• Directions:
In the entries below, filter for the word "souhaitez" and copy every matching line.

• Input:
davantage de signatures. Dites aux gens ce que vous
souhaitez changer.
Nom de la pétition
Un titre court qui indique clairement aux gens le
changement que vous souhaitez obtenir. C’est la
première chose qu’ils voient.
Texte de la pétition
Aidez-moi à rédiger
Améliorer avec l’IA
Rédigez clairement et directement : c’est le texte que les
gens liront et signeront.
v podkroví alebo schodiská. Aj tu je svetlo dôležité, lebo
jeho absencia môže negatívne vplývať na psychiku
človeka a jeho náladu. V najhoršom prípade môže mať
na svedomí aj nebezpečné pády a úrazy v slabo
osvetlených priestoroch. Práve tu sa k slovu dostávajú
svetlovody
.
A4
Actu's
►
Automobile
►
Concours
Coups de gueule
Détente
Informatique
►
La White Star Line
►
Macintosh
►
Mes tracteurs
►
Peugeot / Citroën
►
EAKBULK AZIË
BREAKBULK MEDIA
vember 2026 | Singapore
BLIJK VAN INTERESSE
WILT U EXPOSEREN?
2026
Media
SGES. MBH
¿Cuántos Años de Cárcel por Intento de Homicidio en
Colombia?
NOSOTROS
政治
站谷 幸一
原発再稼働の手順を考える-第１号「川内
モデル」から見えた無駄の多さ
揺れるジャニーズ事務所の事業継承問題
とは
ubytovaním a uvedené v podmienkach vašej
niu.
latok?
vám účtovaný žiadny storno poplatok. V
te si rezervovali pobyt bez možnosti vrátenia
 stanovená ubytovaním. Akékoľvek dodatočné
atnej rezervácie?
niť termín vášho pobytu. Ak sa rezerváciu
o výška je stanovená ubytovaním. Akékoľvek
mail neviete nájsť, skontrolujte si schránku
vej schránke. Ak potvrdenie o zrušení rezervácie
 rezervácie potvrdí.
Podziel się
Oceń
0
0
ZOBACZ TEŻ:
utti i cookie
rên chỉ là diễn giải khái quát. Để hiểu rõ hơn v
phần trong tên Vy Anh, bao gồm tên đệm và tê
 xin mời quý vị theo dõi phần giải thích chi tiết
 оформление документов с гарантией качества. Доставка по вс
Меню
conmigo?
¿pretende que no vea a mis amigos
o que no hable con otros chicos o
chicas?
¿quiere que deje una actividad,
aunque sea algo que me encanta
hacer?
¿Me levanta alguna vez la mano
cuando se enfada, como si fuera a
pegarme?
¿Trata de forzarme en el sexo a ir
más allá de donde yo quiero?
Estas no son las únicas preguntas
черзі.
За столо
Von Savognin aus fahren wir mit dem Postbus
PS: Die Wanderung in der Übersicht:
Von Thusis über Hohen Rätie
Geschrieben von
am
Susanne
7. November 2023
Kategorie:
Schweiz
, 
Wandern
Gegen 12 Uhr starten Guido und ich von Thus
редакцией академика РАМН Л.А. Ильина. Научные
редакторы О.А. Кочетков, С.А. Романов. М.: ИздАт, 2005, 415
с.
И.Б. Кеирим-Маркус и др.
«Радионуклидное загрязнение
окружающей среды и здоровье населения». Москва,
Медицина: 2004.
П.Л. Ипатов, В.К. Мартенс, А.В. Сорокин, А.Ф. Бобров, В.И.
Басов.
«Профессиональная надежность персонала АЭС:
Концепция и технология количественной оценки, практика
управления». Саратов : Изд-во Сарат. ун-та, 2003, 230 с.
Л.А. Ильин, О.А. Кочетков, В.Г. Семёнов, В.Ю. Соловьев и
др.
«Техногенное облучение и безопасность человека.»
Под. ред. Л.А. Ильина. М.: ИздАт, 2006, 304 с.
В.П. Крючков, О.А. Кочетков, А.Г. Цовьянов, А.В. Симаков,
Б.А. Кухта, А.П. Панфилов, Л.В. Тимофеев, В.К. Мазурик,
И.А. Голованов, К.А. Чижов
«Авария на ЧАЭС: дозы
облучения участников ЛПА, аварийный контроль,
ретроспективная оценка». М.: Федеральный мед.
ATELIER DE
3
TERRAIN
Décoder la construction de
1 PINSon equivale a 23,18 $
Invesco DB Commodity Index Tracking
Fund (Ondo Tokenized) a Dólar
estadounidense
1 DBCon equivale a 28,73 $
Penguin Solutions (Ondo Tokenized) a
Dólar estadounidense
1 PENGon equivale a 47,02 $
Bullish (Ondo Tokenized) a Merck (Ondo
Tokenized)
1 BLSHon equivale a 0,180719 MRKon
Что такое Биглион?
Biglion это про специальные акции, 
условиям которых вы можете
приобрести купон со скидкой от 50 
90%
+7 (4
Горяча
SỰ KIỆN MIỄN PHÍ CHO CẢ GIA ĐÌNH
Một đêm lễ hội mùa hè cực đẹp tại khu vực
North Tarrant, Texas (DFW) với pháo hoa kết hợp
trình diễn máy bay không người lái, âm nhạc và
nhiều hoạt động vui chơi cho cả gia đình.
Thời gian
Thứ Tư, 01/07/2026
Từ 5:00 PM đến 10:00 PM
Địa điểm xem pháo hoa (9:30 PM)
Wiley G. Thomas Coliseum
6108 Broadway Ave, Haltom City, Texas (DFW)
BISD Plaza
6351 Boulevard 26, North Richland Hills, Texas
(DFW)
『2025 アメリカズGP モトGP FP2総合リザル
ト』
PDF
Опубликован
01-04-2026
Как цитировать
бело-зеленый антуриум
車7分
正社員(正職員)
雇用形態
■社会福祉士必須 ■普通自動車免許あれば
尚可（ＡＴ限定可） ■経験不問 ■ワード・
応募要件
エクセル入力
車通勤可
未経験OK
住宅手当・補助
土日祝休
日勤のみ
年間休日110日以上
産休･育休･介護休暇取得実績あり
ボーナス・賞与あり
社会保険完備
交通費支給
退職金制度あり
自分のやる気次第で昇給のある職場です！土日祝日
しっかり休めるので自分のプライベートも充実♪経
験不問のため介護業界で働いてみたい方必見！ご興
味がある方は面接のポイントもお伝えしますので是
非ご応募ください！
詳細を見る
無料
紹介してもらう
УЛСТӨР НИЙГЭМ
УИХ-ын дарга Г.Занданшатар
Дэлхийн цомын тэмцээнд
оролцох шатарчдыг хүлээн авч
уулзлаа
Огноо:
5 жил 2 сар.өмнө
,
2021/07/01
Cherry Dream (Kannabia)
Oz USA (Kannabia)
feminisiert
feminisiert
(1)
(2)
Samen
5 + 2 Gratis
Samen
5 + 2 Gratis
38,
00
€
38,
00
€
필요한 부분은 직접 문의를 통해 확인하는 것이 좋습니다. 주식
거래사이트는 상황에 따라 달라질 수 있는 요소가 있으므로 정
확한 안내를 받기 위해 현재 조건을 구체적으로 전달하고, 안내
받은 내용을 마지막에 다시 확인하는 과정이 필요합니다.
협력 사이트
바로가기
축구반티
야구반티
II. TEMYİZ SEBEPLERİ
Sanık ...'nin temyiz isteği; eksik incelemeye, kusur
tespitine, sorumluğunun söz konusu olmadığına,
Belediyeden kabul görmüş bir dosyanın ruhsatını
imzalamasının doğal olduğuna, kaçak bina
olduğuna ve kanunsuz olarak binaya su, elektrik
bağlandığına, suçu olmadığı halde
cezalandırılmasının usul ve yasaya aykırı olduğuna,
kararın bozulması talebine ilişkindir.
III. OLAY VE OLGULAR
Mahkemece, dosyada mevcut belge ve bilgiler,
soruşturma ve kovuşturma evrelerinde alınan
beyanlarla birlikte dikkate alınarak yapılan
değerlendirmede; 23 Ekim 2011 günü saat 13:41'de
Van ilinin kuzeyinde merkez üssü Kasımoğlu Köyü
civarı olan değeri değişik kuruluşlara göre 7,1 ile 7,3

• Response:
souhaitez changer.
changement que vous souhaitez obtenir. C’est la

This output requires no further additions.